### Available data
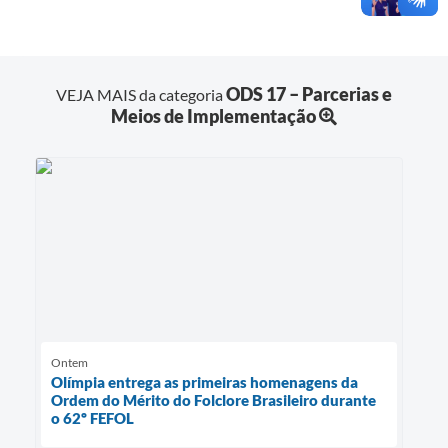
ODS 17 – Parcerias e
VEJA MAIS da categoria
Meios de Implementação
Ontem
Olímpia entrega as primeiras homenagens da
Ordem do Mérito do Folclore Brasileiro durante
o 62º FEFOL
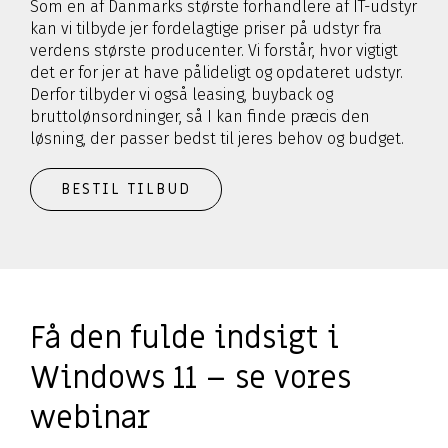
Som en af Danmarks største forhandlere af IT-udstyr
kan vi tilbyde jer fordelagtige priser på udstyr fra
verdens største producenter. Vi forstår, hvor vigtigt
det er for jer at have pålideligt og opdateret udstyr.
Derfor tilbyder vi også leasing, buyback og
bruttolønsordninger, så I kan finde præcis den
løsning, der passer bedst til jeres behov og budget.
BESTIL TILBUD
Få den fulde indsigt i
Windows 11 – se vores
webinar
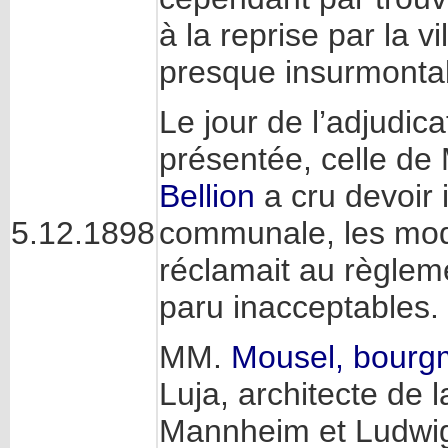
à la reprise par la v
presque insurmonta
Le jour de l’adjudic
présentée, celle de
Bellion
a cru devoir 
communale, les modi
5.12.1898
réclamait au règlem
paru inacceptables.
MM.
Mousel, bourg
Luja, architecte de 
Mannheim et Ludwigs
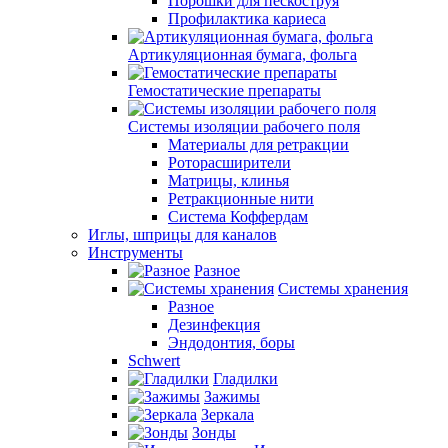
Порошки для пескоструя
Профилактика кариеса
Артикуляционная бумага, фольга
Гемостатические препараты
Системы изоляции рабочего поля
Материалы для ретракции
Роторасширители
Матрицы, клинья
Ретракционные нити
Система Коффердам
Иглы, шприцы для каналов
Инструменты
Разное
Системы хранения
Разное
Дезинфекция
Эндодонтия, боры
Schwert
Гладилки
Зажимы
Зеркала
Зонды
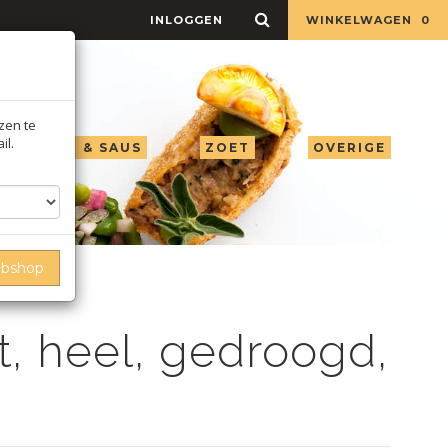
INLOGGEN
WINKELWAGEN
0
jzen te
il.
LIE AZIJN & SAUS
ZOET
OVERIGE
ebshop
t, heel, gedroogd,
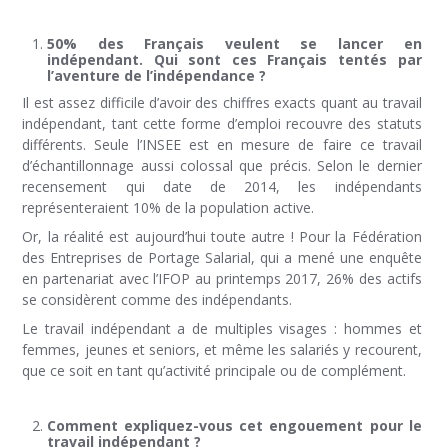
50% des Français veulent se lancer en
indépendant. Qui sont ces Français tentés par
l’aventure de l’indépendance ?
Il est assez difficile d’avoir des chiffres exacts quant au travail
indépendant, tant cette forme d’emploi recouvre des statuts
différents. Seule l’INSEE est en mesure de faire ce travail
d’échantillonnage aussi colossal que précis. Selon le dernier
recensement qui date de 2014, les indépendants
représenteraient 10% de la population active.
Or, la réalité est aujourd’hui toute autre ! Pour la Fédération
des Entreprises de Portage Salarial, qui a mené une enquête
en partenariat avec l’IFOP au printemps 2017, 26% des actifs
se considèrent comme des indépendants.
Le travail indépendant a de multiples visages : hommes et
femmes, jeunes et seniors, et même les salariés y recourent,
que ce soit en tant qu’activité principale ou de complément.
Comment expliquez-vous cet engouement pour le
travail indépendant ?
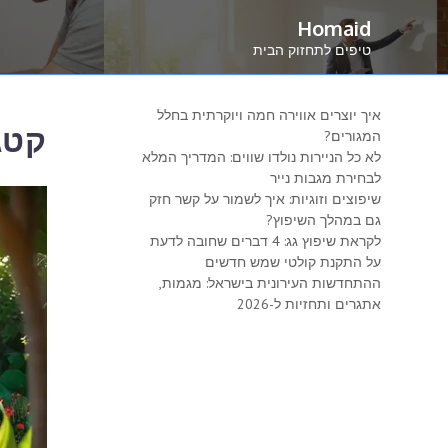
Ski
Homaid
t
טיפים לתחזוק הבית
conten
איך יוצרים אווירה חמה ויוקרתית בחלל
קטג
המגורים?
לא כל הניירות נולדו שווים: המדריך המלא
לבחירת מגבות נייר
שיפוצים וזוגיות: איך לשמור על קשר חזק
גם במהלך השיפוץ?
לקראת שיפוץ גג: 4 דברים שחובה לדעת
על התקנת קולטי שמש חדשים
ההתחדשות העירונית בישראל: מגמות,
אתגרים ותחזיות ל-2026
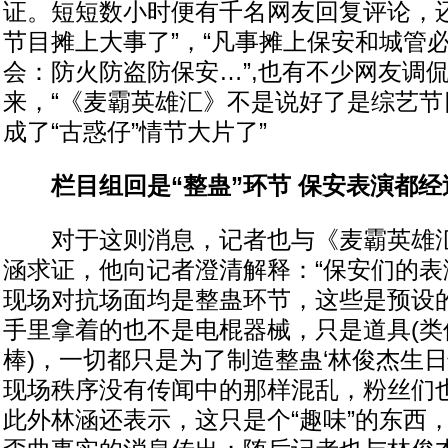
证。短短数小时便有千名网友回复评论，还
节目摊上大事了”，“凡事摊上保安和城管
会：防火防盗防保安…”,也有不少网友调
来，“《麦霸英雄汇》不是说好了是综艺节
成了“古惑仔”情节大片了”
栏目组回是“整蛊”环节 保安表演都经
对于这则消息，记者也与《麦霸英雄汇
涵求证，他向记者澄清解释：“保安们的表
现场对抗场面均是整蛊环节，这些是预设的
手里拿着的也不是电棍器械，只是道具(类
棒)，一切都只是为了制造整蛊‘林俊杰生日
现场秩序没有传闻中的那样混乱，粉丝们也
此外林涵还表示，这只是个“趣味”的东西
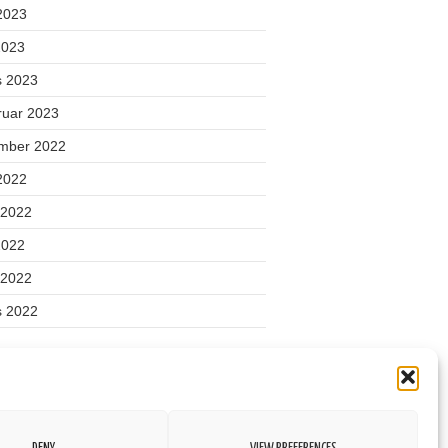
 2023
2023
s 2023
ruar 2023
mber 2022
 2022
 2022
2022
l 2022
s 2022
gooriad
ond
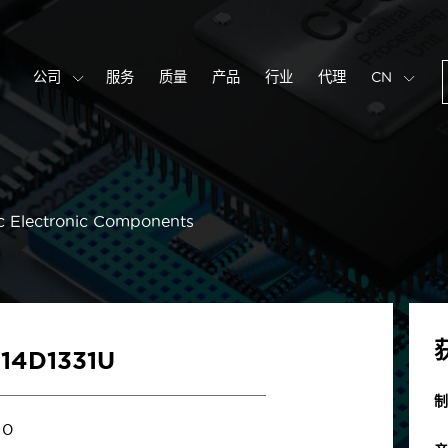
公司
服务
质量
产品
行业
代理
CN
c Electronic Components
14D1331U
制
0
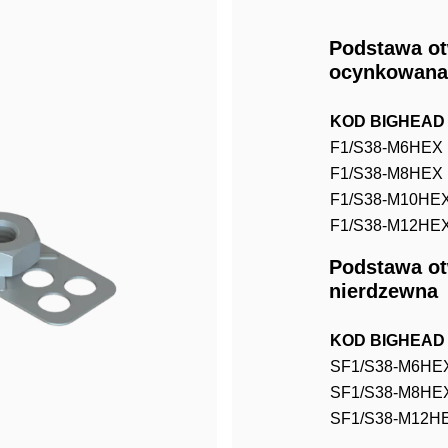
Podstawa ot
ocynkowana
KOD BIGHEAD
F1/S38-M6HEX
F1/S38-M8HEX
F1/S38-M10HE
F1/S38-M12HE
Podstawa ot
nierdzewna
KOD BIGHEAD
SF1/S38-M6HE
SF1/S38-M8HE
SF1/S38-M12H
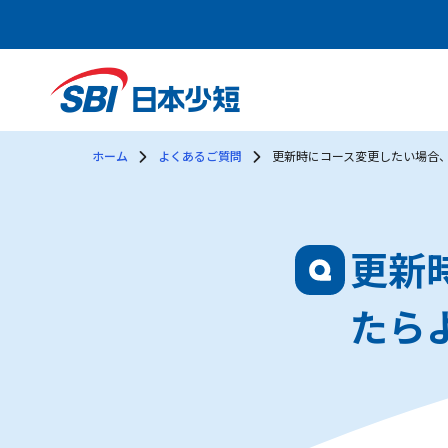
ホーム
よくあるご質問
更新時にコース変更したい場合
更新
たら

### Aim of the exercise
Every record above must be copied exactly, and no picture may appear in the copy.

### Result below
ODS 17 – Parcerias e
VEJA MAIS da categoria
Meios de Implementação
Ontem
Olímpia entrega as primeiras homenagens da
Ordem do Mérito do Folclore Brasileiro durante
o 62º FEFOL
Som en af Danmarks største forhandlere af IT-udstyr
kan vi tilbyde jer fordelagtige priser på udstyr fra
verdens største producenter. Vi forstår, hvor vigtigt
det er for jer at have pålideligt og opdateret udstyr.
Derfor tilbyder vi også leasing, buyback og
bruttolønsordninger, så I kan finde præcis den
løsning, der passer bedst til jeres behov og budget.
BESTIL TILBUD
Få den fulde indsigt i
Windows 11 – se vores
webinar
à la reprise par la v
presque insurmonta
Le jour de l’adjudic
présentée, celle de
Bellion
a cru devoir 
communale, les modi
5.12.1898
réclamait au règlem
paru inacceptables.
MM.
Mousel, bourg
Luja, architecte de 
Mannheim et Ludwigs
Порошки для пескоструя
Профилактика кариеса
Артикуляционная бумага, фольга
Гемостатические препараты
Системы изоляции рабочего поля
Материалы для ретракции
Роторасширители
Матрицы, клинья
Ретракционные нити
Система Коффердам
Иглы, шприцы для каналов
Инструменты
Разное
Системы хранения
Разное
Дезинфекция
Эндодонтия, боры
Schwert
Гладилки
Зажимы
Зеркала
Зонды
INLOGGEN
WINKELWAGEN
0
jzen te
il.
LIE AZIJN & SAUS
ZOET
OVERIGE
ebshop
t, heel, gedroogd,
50% des Français veulent se lancer en
indépendant. Qui sont ces Français tentés par
l’aventure de l’indépendance ?
Il est assez difficile d’avoir des chiffres exacts quant au travail
indépendant, tant cette forme d’emploi recouvre des statuts
différents. Seule l’INSEE est en mesure de faire ce travail
d’échantillonnage aussi colossal que précis. Selon le dernier
recensement qui date de 2014, les indépendants
représenteraient 10% de la population active.
Or, la réalité est aujourd’hui toute autre ! Pour la Fédération
des Entreprises de Portage Salarial, qui a mené une enquête
en partenariat avec l’IFOP au printemps 2017, 26% des actifs
se considèrent comme des indépendants.
Le travail indépendant a de multiples visages : hommes et
femmes, jeunes et seniors, et même les salariés y recourent,
que ce soit en tant qu’activité principale ou de complément.
Comment expliquez-vous cet engouement pour le
travail indépendant ?
Ski
Homaid
t
טיפים לתחזוק הבית
conten
איך יוצרים אווירה חמה ויוקרתית בחלל
קטג
המגורים?
לא כל הניירות נולדו שווים: המדריך המלא
לבחירת מגבות נייר
שיפוצים וזוגיות: איך לשמור על קשר חזק
גם במהלך השיפוץ?
לקראת שיפוץ גג: 4 דברים שחובה לדעת
על התקנת קולטי שמש חדשים
ההתחדשות העירונית בישראל: מגמות,
אתגרים ותחזיות ל-2026
证。短短数小时便有千名网友回复评论，还
节目摊上大事了”，“凡事摊上保安和城管
会：防火防盗防保安…”,也有不少网友调
来，“《麦霸英雄汇》不是说好了是综艺节
成了“古惑仔”情节大片了”
栏目组回是“整蛊”环节 保安表演都经
对于这则消息，记者也与《麦霸英雄汇
涵求证，他向记者澄清解释：“保安们的表
现场对抗场面均是整蛊环节，这些是预设的
手里拿着的也不是电棍器械，只是道具(类
棒)，一切都只是为了制造整蛊‘林俊杰生日
现场秩序没有传闻中的那样混乱，粉丝们也
此外林涵还表示，这只是个“趣味”的东西
 2023
2023
s 2023
ruar 2023
mber 2022
 2022
 2022
2022
l 2022
s 2022
gooriad
ond
公司
服务
质量
产品
行业
代理
CN
c Electronic Components
14D1331U
制
0
Podstawa ot
ocynkowana
KOD BIGHEAD
F1/S38-M6HEX
F1/S38-M8HEX
F1/S38-M10HE
F1/S38-M12HE
Podstawa ot
nierdzewna
KOD BIGHEAD
SF1/S38-M6HE
SF1/S38-M8HE
SF1/S38-M12H
ホーム
よくあるご質問
更新時にコース変更したい場合
更新
たら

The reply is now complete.